Spun Out: Paranoia
More than 40 years after The Kinks sang about it in "The Destroyer," this Chicago band gives us a fresh take on unsettling fear. They even include a line saying "don't let it destroy you." This is the lead single the group's just-released second LP, Dream Noise. Singer/guitarist Michael Wells says, "I got taken out by a rip tide in the Pacific a few years back, and that feeling of trying to remain calm physically while not being in control of your surroundings definitely informed the psychology of the tune." Although technically, paranoia is an unfounded fear - while rip-tide danger is real!

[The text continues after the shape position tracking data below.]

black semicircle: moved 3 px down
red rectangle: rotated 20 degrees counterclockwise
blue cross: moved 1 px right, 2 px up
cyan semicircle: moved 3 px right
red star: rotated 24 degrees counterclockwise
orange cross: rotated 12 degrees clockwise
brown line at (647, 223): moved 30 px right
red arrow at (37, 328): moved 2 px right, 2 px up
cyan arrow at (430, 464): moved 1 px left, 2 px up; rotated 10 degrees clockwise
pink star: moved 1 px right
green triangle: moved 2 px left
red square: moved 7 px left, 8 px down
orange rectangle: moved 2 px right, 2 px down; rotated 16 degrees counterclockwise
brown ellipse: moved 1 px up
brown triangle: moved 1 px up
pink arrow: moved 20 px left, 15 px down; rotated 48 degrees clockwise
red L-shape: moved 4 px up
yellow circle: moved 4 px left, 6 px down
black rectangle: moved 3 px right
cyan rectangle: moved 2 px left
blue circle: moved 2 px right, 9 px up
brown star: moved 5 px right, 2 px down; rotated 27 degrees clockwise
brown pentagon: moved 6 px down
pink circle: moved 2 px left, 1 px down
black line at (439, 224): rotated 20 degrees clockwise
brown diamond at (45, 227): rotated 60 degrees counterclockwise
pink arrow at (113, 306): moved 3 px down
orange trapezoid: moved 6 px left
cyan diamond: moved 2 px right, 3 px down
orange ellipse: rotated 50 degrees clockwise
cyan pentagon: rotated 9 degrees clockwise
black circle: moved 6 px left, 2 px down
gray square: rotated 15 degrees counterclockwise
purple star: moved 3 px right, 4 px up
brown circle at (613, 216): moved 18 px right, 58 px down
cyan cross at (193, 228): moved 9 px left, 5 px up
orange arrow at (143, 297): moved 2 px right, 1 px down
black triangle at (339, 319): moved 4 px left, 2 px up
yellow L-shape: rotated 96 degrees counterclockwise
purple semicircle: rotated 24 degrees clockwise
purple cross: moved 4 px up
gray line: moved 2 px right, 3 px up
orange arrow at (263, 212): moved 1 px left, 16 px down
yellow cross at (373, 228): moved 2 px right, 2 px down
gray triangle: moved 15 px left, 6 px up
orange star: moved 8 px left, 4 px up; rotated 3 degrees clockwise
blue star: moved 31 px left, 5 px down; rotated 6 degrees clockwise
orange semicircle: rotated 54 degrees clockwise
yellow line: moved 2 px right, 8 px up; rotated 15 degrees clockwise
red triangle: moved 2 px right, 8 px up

Autopilot: Here Comes the Pressure
From a song about paranoia we go to one about "the anxieties we experience in a world full of pressures, and how we do our best to handle it," according to Marlon Harder, lead vocalist/guitarist of this three-piece band from Saskatoon. We've featured them previously, most recently in May with the single "Say Something."
Tunde Adebimpe: Magnetic
The Far Out: Packed to Go
Here's a funk-soul-pop band from the north shore of Massachusetts whose six members have been playing together since they were kids, through genres including jazz, theater and orchestral music. They've put out a couple of EPs, but this new single is the first to reach our ears. Glad it did!
Kathleen Edwards: Crawling Back To You
We're told she has a new album on its way, produced by Jason Isbell, but in the meantime the Ottawa-based singer-songwriter just released this cover of a Tom Petty song from his album Wildflowers, which came out exactly 30 years ago. Edwards says that album "is unquestionably one of the finest albums of [Petty's] career and remains one of my favourite recordings of all time." She was working with producer and engineer Jim Scott, who also worked on that album, when she "mustered up a bit of courage" and asked to try this song. "The track feels like an old friend sitting next to me on a comfy sofa reminiscing about teenage memories."